Karen, who the f*ck is Karen?
“I want to speak to the manager”, das ist das häufigste Zitat, das der typischen Karen zugeschrieben wird. Karen ist mit nichts und niemandem zufrieden und hat an allem etwas auszusetzen. Sie ist die Verkörperung des klassischen Nörglers und Beschwerdeführers. Es wäre aber zu einfach, Karen auf diesen einen Aspekt zu reduzieren. Denn eigentlich ist es noch schlimmer. Sie ist außerdem latent oder offen rassistisch und vollkommen unfähig zur Selbstreflexion, stellt sich aber selbst in den Mittelpunkt.
Quelle: thunderdungeon.com
Die Kundin aus der Hölle
Ein paar Stereotype zu Karen: Karen fragt im Gemüseladen nach Fleisch und möchte den Geschäftsführer sprechen, wenn kein Fleisch verkauft wird. Sie tankt Diesel, obwohl ihr Auto Benzin braucht, und gibt dem Tankwart die Schuld. Sie parkt auf Behinderten-Parkplätzen und regt sich auf, wenn sie einen Strafzettel bekommt. Sie ruft die Polizei, wenn in der Nachbarschaft eine Party steigt und sie nicht eingeladen wurde. Oder wenn jemand in der Nähe ihres Hauses WWB ist. (WWB steht für „walking while black“ und ist ein Synonym für Racial Profiling). Karen macht kleine Angestellte zur Sau und stellt sie vor ihren Chefs bloß.

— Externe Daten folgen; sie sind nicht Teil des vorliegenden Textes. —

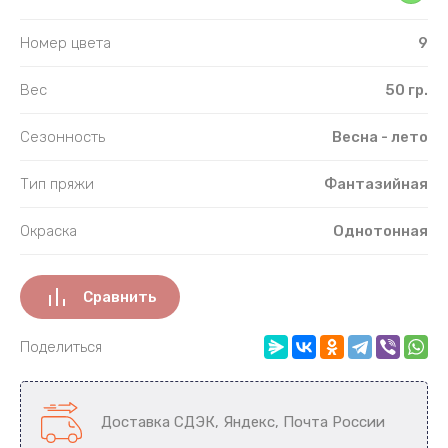
Номер цвета
9
Вес
50 гр.
Сезонность
Весна - лето
Тип пряжи
Фантазийная
Окраска
Однотонная
Сравнить
Поделиться
Доставка СДЭК, Яндекс, Почта России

Quelle: thunderdungeon.com/
Ein paar Meme-Highlights zu Karen
Bevor wir uns den Hintergründen des Karen-Meme-Phänomens widmen, werfen wir einen Blick auf ein paar Meme-Klassiker, die in den USA durchaus viral gegangen sind.
Karen, die wütende Kundin
Das meistgenutzte Stereotyp ist das der wütenden Kundin, die sich mit Angestellten anlegt.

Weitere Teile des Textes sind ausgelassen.